The goal of the proposed work is to test the hypothesis that the plasma membrane and intracellular organelle membranes possess a multicomponent membrane skeleton that is crucial to production and maintenance of normal bone tissue.
The first aim i s to establish the role that spectrin and ankyrin play in the attachment/adhesion mechanism of osteoclasts during resorptive and non-resorptive periods. This objective is based on the immunolocalization of ankyrin to the clear zone of osteoclasts in situ and to a structure associated with the cell-substrate interface in osteoclasts in culture.
The second aim, to establish the distribution and interaction of ankyrin in osteoclast organelles and vesicles, is based on the finding of multiple ankyrin isoforms in osteoclast lysates and immunocytochemical localization to organelle and vesicle membranes. Osteoclasts will be isolated from 20-day chick embryos and developed from a murine marrow culture system. The cells will be treated with agents known to alter resorptive behavior or interfere with cadherin function prior to immunolocalization and immunoprecipitation studies.

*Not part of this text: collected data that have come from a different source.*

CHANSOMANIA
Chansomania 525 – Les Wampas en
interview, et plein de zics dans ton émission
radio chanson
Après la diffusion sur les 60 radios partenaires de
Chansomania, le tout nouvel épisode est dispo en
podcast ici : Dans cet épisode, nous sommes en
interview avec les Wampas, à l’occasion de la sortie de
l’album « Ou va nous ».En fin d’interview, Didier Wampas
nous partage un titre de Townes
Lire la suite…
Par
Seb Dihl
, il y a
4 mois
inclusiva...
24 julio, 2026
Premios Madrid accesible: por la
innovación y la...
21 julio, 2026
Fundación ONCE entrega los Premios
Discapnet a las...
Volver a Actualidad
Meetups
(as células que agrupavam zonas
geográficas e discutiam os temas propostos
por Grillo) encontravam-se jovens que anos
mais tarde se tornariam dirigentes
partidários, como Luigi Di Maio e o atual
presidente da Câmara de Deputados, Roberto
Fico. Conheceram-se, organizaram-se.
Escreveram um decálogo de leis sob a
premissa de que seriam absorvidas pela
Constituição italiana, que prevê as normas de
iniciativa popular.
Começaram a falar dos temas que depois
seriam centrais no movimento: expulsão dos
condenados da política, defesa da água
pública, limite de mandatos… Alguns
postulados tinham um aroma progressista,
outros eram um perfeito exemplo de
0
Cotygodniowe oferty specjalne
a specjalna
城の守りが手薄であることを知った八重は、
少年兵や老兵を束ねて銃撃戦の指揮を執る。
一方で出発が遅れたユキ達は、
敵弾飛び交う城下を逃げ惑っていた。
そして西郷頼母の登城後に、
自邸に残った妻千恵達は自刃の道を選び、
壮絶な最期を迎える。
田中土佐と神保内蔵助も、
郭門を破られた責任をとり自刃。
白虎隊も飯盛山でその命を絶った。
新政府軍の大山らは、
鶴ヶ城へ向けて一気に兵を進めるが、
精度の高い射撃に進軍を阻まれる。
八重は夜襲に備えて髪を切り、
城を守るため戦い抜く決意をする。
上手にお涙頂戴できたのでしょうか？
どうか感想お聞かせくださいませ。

The third aim i s to establish the role of ankyrin in bone cells using the murine ankyrin-1 deficient mutant, nb/nb, which has significant low bone density when compared to heterozygous littermate controls. Osteoclast and osteblast cultures will be established using the mutant mice and the normal littermate control animals. Initial studies of bone cell activity parameters include tartrate-resistant acid phosphatase staining and quantitative assessment of resorption pit formation by osteoclasts and alkaline phosphatase staining and production of osteocalcin and type I collagen by osteoblasts. Aberrations in skeletal physiology are reflected in congenital defects apparent at birth and in later onset conditions such as osteoporosis. The proposed studies will generate basic information about osteoclast and osteoblast physiology that will have long-term value in the design of effective therapeutic strategies aimed at modulating bone cell activity.